Дома молодая мать сама определяет, что и куда положить, может брать ребенка на руки, когда захочет. В больнице же любая попытка сложить вещи моего сына аккуратнее выглядела как критика моих материнских качеств. Было ощущение, будто кто-то нарушает мои границы. В отделении и без того трудно почувствовать себя родителем по-настоящему.

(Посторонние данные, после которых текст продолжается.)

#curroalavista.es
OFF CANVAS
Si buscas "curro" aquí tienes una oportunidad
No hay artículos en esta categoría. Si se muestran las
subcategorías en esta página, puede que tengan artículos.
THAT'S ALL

Однажды приятная и милая женщина врач сказала, что родителям больных детей сложно по-настоящему считать их своими. Она навсегда запомнила, как одна женщина, впервые появившись в отделении, заговорила со своим сыном:
– Ты самый прекрасный на свете малыш.
Врач призналась, что редко слышит подобное. Я же думала иначе и сказала, что родители, которые не говорят этого, скорее всего, тоже думают, что их малыш самый прекрасный на свете, но слишком стесняются произносить это вслух: вокруг врачи и медсестры, которые могут их услышать.
Женщины, заботящиеся о своих детях дома, могут говорить с ними без боязни быть услышанными. В отделении такой возможности нет. Матери могут замкнуться, потому что им сложно выражать свои чувства. Мне казалось, что этот страх похож на боязнь сцены – ты будто всегда в центре внимания.

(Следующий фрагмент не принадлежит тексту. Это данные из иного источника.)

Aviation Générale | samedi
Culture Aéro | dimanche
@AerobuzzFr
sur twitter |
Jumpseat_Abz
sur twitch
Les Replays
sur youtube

Моя подруга Элли, умная женщина и тонкая натура, считала себя закрытым человеком. Она родила своих близнецов на 25-й неделе. В отделении новорожденных она провела десять месяцев. Ей казалось, будто она распахнула платяной шкаф[46]
и пропала для остального мира. Как и я, она не особо общалась с окружающими: ни в больнице, ни с друзьями. Никаких сил у нее на это не было. Элли однажды подобрала самые точные слова для описания материнства в отделении больницы.– Я сосредоточилась на том, чтобы быть такой, какой меня хотели видеть, – сказала она. – Я пыталась быть хорошей матерью в крайне странных обстоятельствах, а тогда это означало «сидеть возле инкубатора часами», – но вот в чем правда: я совсем не чувствовала связи со своими детьми. Да и как это было возможно, если я не понимала, выживут ли они?
В этом месте, где все под неусыпным контролем, где ты должен спрашивать разрешения куда-либо пойти и что-либо сделать, Элли чувствовала себя очень ограниченно. Ее окружали люди, и это давало о себе знать.
– Бэт было четыре месяца, когда я взяла ее на руки, впервые оказавшись в палате в одиночестве. За тобой всегда присматривают врачи или медсестры, а ты пытаешься быть рядом со своим ребенком, хотя понятия не имеешь, что делать. За тобой наблюдают постоянно. Поэтому почти невозможно привязаться к своим детям.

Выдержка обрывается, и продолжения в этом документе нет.